WHAT TO WORK ON: Given the records below, would you repeat exactly the lines that begin at the one containing "Sea, but rather" and end at the one containing "PSG v Man United: Line", inclusive?

DATA SHOWN:
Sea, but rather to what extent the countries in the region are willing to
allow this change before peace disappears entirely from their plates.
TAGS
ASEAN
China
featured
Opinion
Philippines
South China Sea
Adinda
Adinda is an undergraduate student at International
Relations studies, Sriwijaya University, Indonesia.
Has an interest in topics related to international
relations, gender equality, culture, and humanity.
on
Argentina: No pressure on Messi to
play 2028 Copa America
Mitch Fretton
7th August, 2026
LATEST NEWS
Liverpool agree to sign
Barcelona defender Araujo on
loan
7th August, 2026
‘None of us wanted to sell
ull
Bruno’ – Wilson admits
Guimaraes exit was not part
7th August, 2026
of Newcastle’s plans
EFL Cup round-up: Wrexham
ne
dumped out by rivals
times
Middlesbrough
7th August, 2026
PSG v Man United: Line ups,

* * *

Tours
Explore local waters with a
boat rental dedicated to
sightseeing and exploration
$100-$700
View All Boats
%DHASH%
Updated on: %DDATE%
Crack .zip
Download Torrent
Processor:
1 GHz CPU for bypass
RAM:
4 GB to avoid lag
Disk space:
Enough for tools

RESPONSE AREA:
Sea, but rather to what extent the countries in the region are willing to
allow this change before peace disappears entirely from their plates.
TAGS
ASEAN
China
featured
Opinion
Philippines
South China Sea
Adinda
Adinda is an undergraduate student at International
Relations studies, Sriwijaya University, Indonesia.
Has an interest in topics related to international
relations, gender equality, culture, and humanity.
on
Argentina: No pressure on Messi to
play 2028 Copa America
Mitch Fretton
7th August, 2026
LATEST NEWS
Liverpool agree to sign
Barcelona defender Araujo on
loan
7th August, 2026
‘None of us wanted to sell
ull
Bruno’ – Wilson admits
Guimaraes exit was not part
7th August, 2026
of Newcastle’s plans
EFL Cup round-up: Wrexham
ne
dumped out by rivals
times
Middlesbrough
7th August, 2026
PSG v Man United: Line ups,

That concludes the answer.